Yesterday, a 24-year-old college student was sentenced to six months in prison for managing the prostitution business that former NY Governor Eliot Spitzer patronized, the exposure of which led to his resignation.  Spitzer was not prosecuted for any crime, in light of the fact that he used no public funds to pay for his visits to prostitutes.

Cecil Suwal was not so lucky.  Apparently, the six month sentence she received was something of a compromise between the two years of imprisonment sought by the prosecution and the recommendation  from the court's probation office of a suspended sentence plus time on probation.

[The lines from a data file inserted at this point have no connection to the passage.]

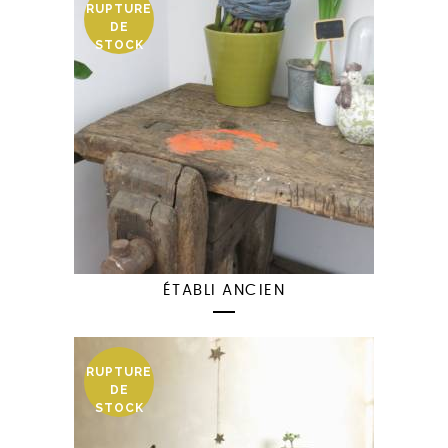
RUPTURE
DE
STOCK
ÉTABLI ANCIEN
RUPTURE
DE
STOCK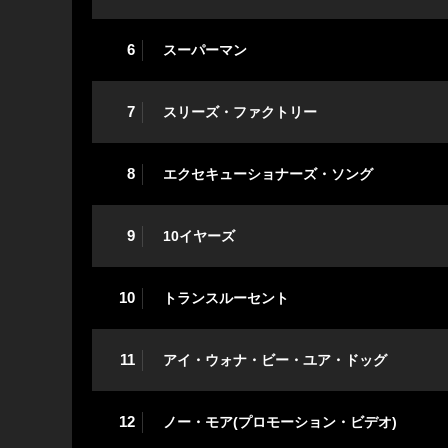
6
スーパーマン
7
スリーズ・ファクトリー
8
エクセキューショナーズ・ソング
9
10イヤーズ
10
トランスルーセント
11
アイ・ウォナ・ビー・ユア・ドッグ
12
ノー・モア(プロモーション・ビデオ)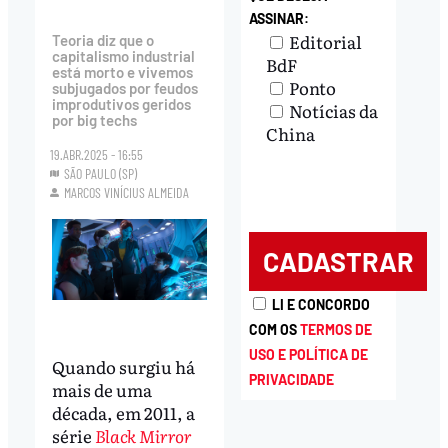
ASSINAR:
Editorial
Teoria diz que o
capitalismo industrial
BdF
está morto e vivemos
Ponto
subjugados por feudos
improdutivos geridos
Notícias da
por big techs
China
19.ABR.2025 - 16:55
SÃO PAULO (SP)
MARCOS VINÍCIUS ALMEIDA
LI E CONCORDO
COM OS
TERMOS DE
USO E POLÍTICA DE
Quando surgiu há
PRIVACIDADE
mais de uma
década, em 2011, a
série
Black Mirror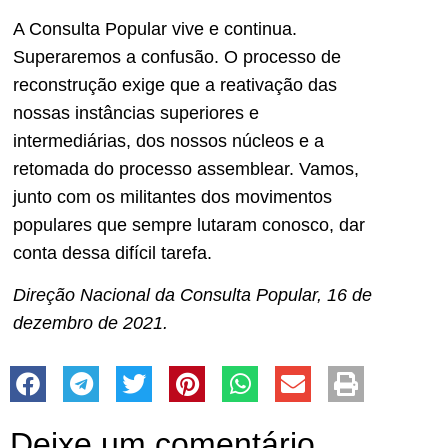
A Consulta Popular vive e continua.
Superaremos a confusão. O processo de
reconstrução exige que a reativação das
nossas instâncias superiores e
intermediárias, dos nossos núcleos e a
retomada do processo assemblear. Vamos,
junto com os militantes dos movimentos
populares que sempre lutaram conosco, dar
conta dessa difícil tarefa.
Direção Nacional da Consulta Popular, 16 de
dezembro de 2021.
Deixe um comentário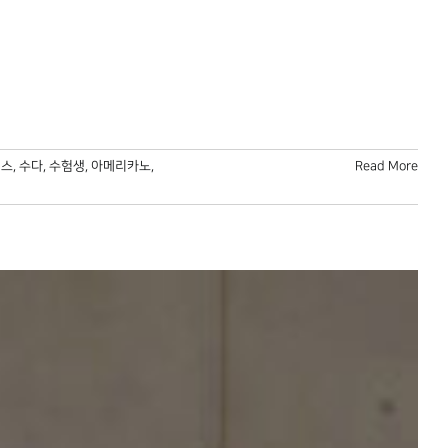
니스
,
수다
,
수험생
,
아메리카노
,
Read More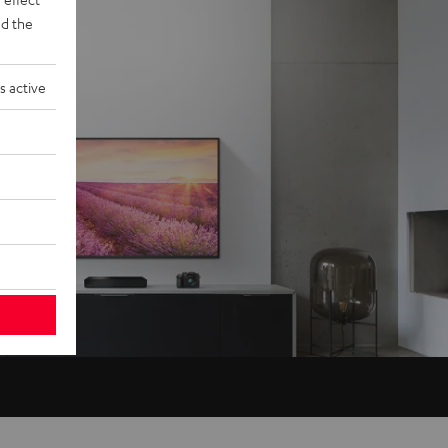
d the
s active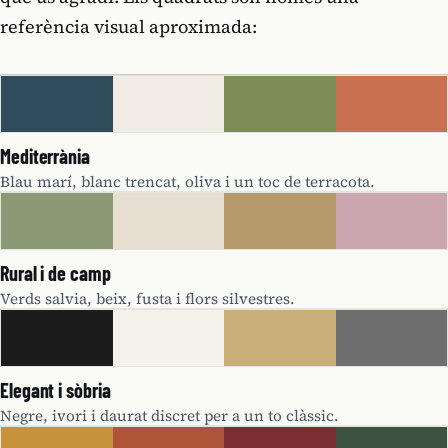
referència visual aproximada:
Mediterrània
Blau marí, blanc trencat, oliva i un toc de terracota.
Rural i de camp
Verds salvia, beix, fusta i flors silvestres.
Elegant i sòbria
Negre, ivori i daurat discret per a un to clàssic.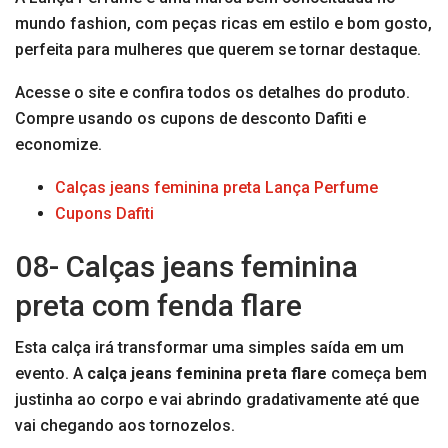
mundo fashion, com peças ricas em estilo e bom gosto,
perfeita para mulheres que querem se tornar destaque.
Acesse o site e confira todos os detalhes do produto.
Compre usando os cupons de desconto Dafiti e
economize.
Calças jeans feminina preta Lança Perfume
Cupons Dafiti
08- Calças jeans feminina
preta com fenda flare
Esta calça irá transformar uma simples saída em um
evento. A
calça jeans feminina
preta flare
começa bem
justinha ao corpo e vai abrindo gradativamente até que
vai chegando aos tornozelos.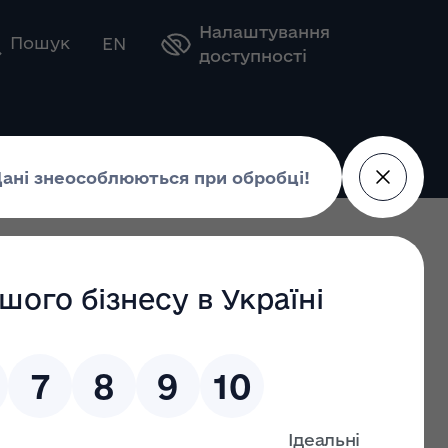
Налаштування
Оберіть свою мову
Пошук
EN
доступності
25
проведення конкурсу та видачі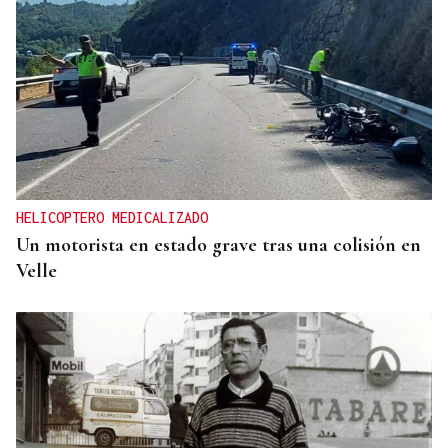
HELICOPTERO MEDICALIZADO
Un motorista en estado grave tras una colisión en
Velle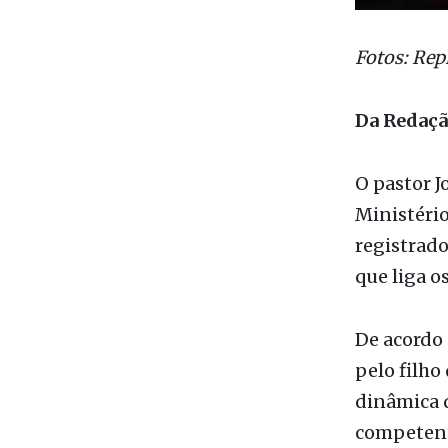
Fotos: Rep
Da Redaç
O pastor J
Ministéri
registrado
que liga o
De acordo 
pelo filho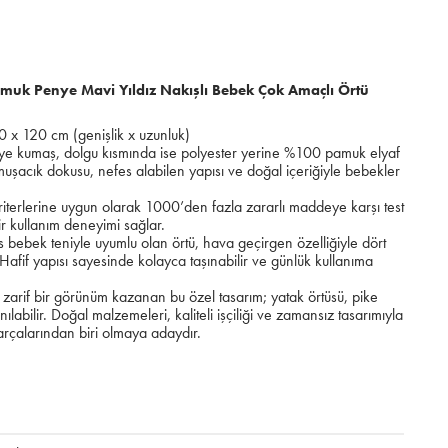
uk Penye Mavi Yıldız Nakışlı Bebek Çok Amaçlı Örtü
 x 120 cm (genişlik x uzunluk)
 kumaş, dolgu kısmında ise polyester yerine %100 pamuk elyaf
muşacık dokusu, nefes alabilen yapısı ve doğal içeriğiyle bebekler
erine uygun olarak 1000’den fazla zararlı maddeye karşı test
bir kullanım deneyimi sağlar.
s bebek teniyle uyumlu olan örtü, hava geçirgen özelliğiyle dört
Hafif yapısı sayesinde kolayca taşınabilir ve günlük kullanıma
e zarif bir görünüm kazanan bu özel tasarım; yatak örtüsü, pike
ılabilir. Doğal malzemeleri, kaliteli işçiliği ve zamansız tasarımıyla
rçalarından biri olmaya adaydır.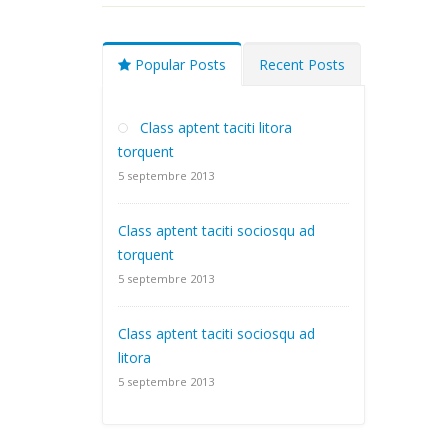
Popular Posts
Recent Posts
Class aptent taciti litora
torquent
5 septembre 2013
Class aptent taciti sociosqu ad
torquent
5 septembre 2013
Class aptent taciti sociosqu ad
litora
5 septembre 2013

Katherine Franke nailed what was going on here:

One way to understand this is that Michael Garcia, the U.S. Attorney in New York, has decided that when Eliot Spitzer paid to have sex with the women who worked at Emperor’s Club V.I.P, he had sex and they committed a crime. In fact, it is the policy of most federal prosecutors to charge sellers, but not buyers, of sex with a crime. Last I checked, the federal government hesitates not in the least to prosecute both the buyers and the sellers of illegal drugs, and both the givers and the receivers of bribes. Yet sex, it seems, is different.


One Response to The double standard lives

  1. brooklyn escort March 31, 2009 at 5:55 PM

    I thought the idea of punishing johns by printing their names in the paper was rediculous. At worse give the buyer a fine. This way the govt. make money off it — without having to deal with the opposition of making it legal.